TEMPO.CO, Jakarta - Setelah sempat menunjukkan pertumbuhan positif, laba perbankan syariah tercatat menurun signifikan memasuki periode kuartal II 2016.
Statistik Perbankan Syariah yang diterbitkan Otoritas Jasa Keuangan (OJK) mencatat, laba perbankan syariah per Mei 2016 mencapai Rp 686 miliar atau turun 37,81 persen dibandingkan dengan periode yang sama tahun lalu senilai Rp 1,10 triliun. Per Mei 2016, bank umum syariah (BUS) mencatatkan kerugian hingga Rp 14 miliar setelah pada periode yang sama tahun lalu mencatatkan laba sebesar Rp 415 miliar.
Baca Juga:
Sementara itu, unit usaha syariah (UUS) mencatatkan laba sebesar Rp 700 miliar per Mei 2016, naik tipis sebesar 1,59 persen secara tahunan dari Rp 689 miliar. Jika dibandingkan dengan bulan-bulan sebelumnya, laba bank syariah terus bertumbuh meski menunjukkan perlambatan di tengah kondisi perekonomian yang belum kondusif.
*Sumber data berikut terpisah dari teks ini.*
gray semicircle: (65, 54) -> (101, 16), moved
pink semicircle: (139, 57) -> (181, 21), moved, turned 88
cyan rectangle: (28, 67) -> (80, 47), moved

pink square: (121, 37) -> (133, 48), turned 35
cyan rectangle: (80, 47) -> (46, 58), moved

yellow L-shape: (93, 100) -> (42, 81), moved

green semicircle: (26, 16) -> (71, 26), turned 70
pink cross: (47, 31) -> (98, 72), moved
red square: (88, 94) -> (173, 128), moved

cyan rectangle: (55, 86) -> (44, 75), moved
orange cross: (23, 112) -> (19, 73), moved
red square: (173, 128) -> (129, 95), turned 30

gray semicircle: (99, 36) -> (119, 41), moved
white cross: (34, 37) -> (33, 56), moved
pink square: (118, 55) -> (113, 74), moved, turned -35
Pada April 2016, OJK mencatat laba bank syariah mencapai Rp 939 miliar atau naik 7,19 persen dari April 2015 senilai Rp 876 miliar. Sepanjang 2015, laba bank syariah tercatat senilai Rp 1,79 triliun atau tumbuh 3,06 persen secara tahunan dari Rp 1,73 triliun.
Deputi Komisioner Pengawas Perbankan OJK Mulya E. Siregar mengatakan sama halnya dengan perbankan konvensional, penurunan laba bank syariah terjadi karena kondisi makro ekonomi yang masih menunjukkan perlambatan. Terlebih, perbankan syariah juga turut menyalurkan pembiayaan korporasi ke sektor komoditas, terutama pertambangan, yang menyebabkan rasio pembiayaan bermasalah (non-performing financing/NPF) bank syariah membengkak.
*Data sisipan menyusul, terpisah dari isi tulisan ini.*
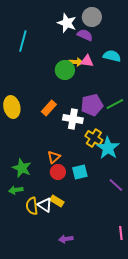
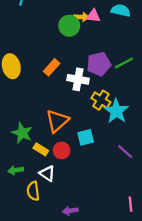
orange triangle: (54, 157) -> (57, 121), size x1.6
red circle: (58, 172) -> (62, 150), moved
green arrow: (16, 190) -> (16, 170), moved
yellow rectangle: (57, 201) -> (41, 149), moved
yellow semicircle: (32, 206) -> (33, 191), moved

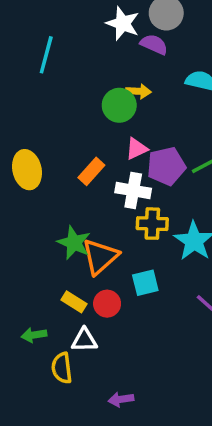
pink triangle: (93, 16) -> (137, 149), moved, turned -32
yellow cross: (101, 100) -> (152, 224), moved, turned -30
green star: (22, 133) -> (74, 243), moved
white triangle: (47, 173) -> (84, 340), turned -35

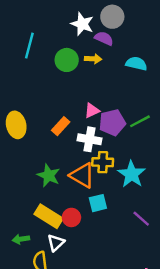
yellow arrow: (138, 91) -> (93, 59), moved
green circle: (119, 105) -> (67, 60), moved
orange triangle: (100, 257) -> (82, 175), moved, turned -48
yellow rectangle: (74, 302) -> (49, 216), size x1.6
white triangle: (84, 340) -> (56, 243), turned -42

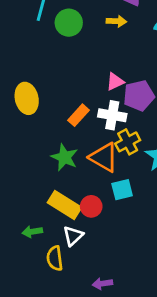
green circle: (67, 60) -> (69, 23), moved
orange rectangle: (61, 126) -> (79, 115), moved
yellow cross: (103, 162) -> (128, 142), turned -30

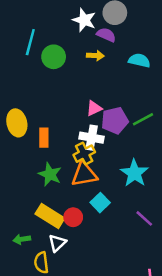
orange rectangle: (79, 115) -> (44, 138), moved, turned -42
yellow cross: (128, 142) -> (84, 154), moved
orange triangle: (104, 157) -> (84, 174), turned -40
cyan square: (122, 190) -> (100, 203), turned -30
Per Mei 2016, NPF bank syariah juga menunjukkan kenaikan. Memasuki periode kuartal II 2016, rasio pembiayaan macet gross BUS tercatat sebesar 6,17 persen atau naik 73 bps secara tahunan dari 5,44 persen. Sementara NPF gross UUS per Mei 2016 tercatat sebesar 3,97 persen atau naik 102 bps secara tahunan dari 2,95 persen.
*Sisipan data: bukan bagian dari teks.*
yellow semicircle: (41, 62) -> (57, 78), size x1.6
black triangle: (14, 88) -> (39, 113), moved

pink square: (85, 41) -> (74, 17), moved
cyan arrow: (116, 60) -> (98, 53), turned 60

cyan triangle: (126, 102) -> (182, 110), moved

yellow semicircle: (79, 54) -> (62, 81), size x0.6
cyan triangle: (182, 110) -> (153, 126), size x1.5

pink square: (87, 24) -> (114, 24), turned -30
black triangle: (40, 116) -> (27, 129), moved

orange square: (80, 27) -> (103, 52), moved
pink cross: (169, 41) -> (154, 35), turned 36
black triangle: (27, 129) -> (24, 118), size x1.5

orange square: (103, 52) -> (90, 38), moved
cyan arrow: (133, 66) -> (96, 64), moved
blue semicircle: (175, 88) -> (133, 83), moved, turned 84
“Betul , kami minta supaya mereka segera melakukan PPAP, jangan lama-lama, kalau tidak nanti bisa repot,” ujar Mulya saat ditemui di Jakarta, Jumat, 29 Juli 2016.
Mulya menambahkan, sebenarnya kondisi perbankan syariah saat ini telah diantisipasi oleh regulator selama 2010-2013. Saat itu, perbankan syariah mengebut ekspansi pembukaan kantor cabang dan kantor cabang pembantu mengingat bisnis syariah tengah memasuki masa kejayaan.
“Saya bilang nanti bisa tersandung kalau larinya kecepatan. Ya sekarang menuainya, cost -nya kan itu besar buka cabang, sedangkan yang didapat tidak sebanding,” kata Mulya.
Meski demikian, Mulya mengatakan saat ini perbankan syariah sedang gencar melakukan efisiensi dan perubahan fokus bisnis untuk mengoptimalkan kembali perolehan pendapatan. Menurutnya, perbankan syariah sudah mulai melakukan penutupan kantor cabang dan fokus pada bisnis ritel yang cenderung memiliki risiko lebih minim.
Seperti diketahui, OJK mencatat jumlah kantor yang dimiliki BUS dan UUS memang berkurang. Per Mei 2016, jumlah kantor BUS tercatat sebanyak 1.844 unit menurun dibandingkan dengan Mei 2015 sebanyak 2.133 unit. Sementara itu, jumlah kantor UUS per Mei 2016 tercatat sebanyak 313 unit, menurun dibandingkan dengan Mei 2015 sebanyak 327 unit.
Beberapa bank pun mulai mengalihkan fokus bisnisnya dari korporasi ke ritel.